1.3. The not so easy and long way : starting from an existing Eclipse installation

It is also possible to configure a standard Eclipse distribution to run the OCCIware project.

  1. If you don’t already have Eclipse installed but want to follow this procedure, download Eclipse Neon.
  2. Launch Eclipse.
  3. In Eclipse, go to Help > Install New packages. Choose “http://download.eclipse.org/releases/neon” in the proposed list of package sources. To find the exact packages you need for Eclipse Neon, type in the search tab :

    • EMF - Eclipse Modeling Framework SDK
    • Model Comparison (EMF Compare)
    • Acceleo
    • Xtext Complete SDK
    • OCL Examples and Editors SDK
    • Sirius Specifier Environment

Eventually, if your version of Eclipse is prior to Eclipse Mars, you may want to install Mylyn WikiText - for Wiki syntax support. Though it is pre-installed/built-in since Eclipse Mars.

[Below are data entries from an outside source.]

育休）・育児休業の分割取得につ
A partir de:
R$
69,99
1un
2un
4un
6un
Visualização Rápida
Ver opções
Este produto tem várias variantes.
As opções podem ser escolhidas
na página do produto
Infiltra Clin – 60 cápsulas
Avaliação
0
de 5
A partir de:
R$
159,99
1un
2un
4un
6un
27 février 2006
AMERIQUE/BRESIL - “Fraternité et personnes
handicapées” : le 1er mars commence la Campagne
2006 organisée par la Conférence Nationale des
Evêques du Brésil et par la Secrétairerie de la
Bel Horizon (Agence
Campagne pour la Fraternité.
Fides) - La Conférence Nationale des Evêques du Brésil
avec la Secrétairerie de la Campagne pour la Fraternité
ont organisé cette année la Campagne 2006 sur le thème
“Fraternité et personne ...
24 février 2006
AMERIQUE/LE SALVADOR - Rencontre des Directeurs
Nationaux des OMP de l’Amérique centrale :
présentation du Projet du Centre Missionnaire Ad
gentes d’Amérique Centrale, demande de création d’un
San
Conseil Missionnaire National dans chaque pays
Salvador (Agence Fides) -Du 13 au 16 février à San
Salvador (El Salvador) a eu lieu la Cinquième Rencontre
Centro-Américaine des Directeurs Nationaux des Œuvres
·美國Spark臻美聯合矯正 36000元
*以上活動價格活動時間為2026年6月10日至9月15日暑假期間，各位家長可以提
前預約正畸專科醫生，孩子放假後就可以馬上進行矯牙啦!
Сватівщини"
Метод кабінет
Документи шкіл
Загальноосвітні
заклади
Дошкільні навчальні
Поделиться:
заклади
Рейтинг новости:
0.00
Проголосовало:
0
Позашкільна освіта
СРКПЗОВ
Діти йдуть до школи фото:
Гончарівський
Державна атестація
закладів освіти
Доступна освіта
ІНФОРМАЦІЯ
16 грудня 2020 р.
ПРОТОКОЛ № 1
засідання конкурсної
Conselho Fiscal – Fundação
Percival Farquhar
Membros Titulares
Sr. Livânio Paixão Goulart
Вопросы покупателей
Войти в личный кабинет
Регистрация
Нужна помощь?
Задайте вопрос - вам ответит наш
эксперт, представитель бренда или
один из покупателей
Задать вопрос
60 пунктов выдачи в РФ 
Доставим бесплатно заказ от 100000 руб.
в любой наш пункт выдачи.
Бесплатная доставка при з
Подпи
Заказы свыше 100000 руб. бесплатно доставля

2. The “guest” Eclipse : the OCCI-Studio Project

  1. In the workspace directory of your Eclipse distribution you previously prepared, clone the Git repository hosted on Github.
  2. In your host Eclipse, import all the projects from the cloned Git (File » Import » Existing Project into Workspace).
  3. Delete the “ecore” project (do not tick the “delete from disk” option when asked) : it is an Eclipse bug when importing the project.
  4. Verify that there are no error on compiled projects. If errors are marked and the projects cannot compile :

    • check the Java (JRE) version (right-click on Project » Properties).
    • in order to download all connector dependencies using Maven, either build it all (see below), or quicker : do mvn clean install in all the *.connector.dependencies projects, then refresh them all (CTRL-A then F5). If problems remain with the *.connector.dependencies projects, right-click on them > Maven > Update Project… Their lib/ directories should now be filled with dependency jars.
    • if there are M2E “Plugin execution not covered by lifecycle configuration” errors triggered by the Tycho plugin in the Maven build, select them all in the Problems view (Window > Show View > Other… then in General), right-click on them, choose “Quick fix” and “Discover new M2E plugins”.
  5. To now run the Cloud Designer from source within Eclipse, do: Run > Run configurations… then create a new Eclipse Application (if none yet), name it “Cloud designer” and run it. If some errors remain but don’t affect whether the application is running or not, don’t pay them attention.

For your Info : How does the build work ?

The build of all Cloud Designer plugins / subprojects is configured in the META-INF/MANIFEST.MF file, as for any regular Eclipse plugin.

The automated build of sources within Eclipse gets its information directly from these manifests.

The Maven build, on the other side, gets this information through the Tycho plugin and its eclipse-plugin Maven artifact packaging. This means that Maven pom.xml files are almost empty.

In the Cloud Designer codebase, the only exception to this rule are *.connector.dependencies projects (see why).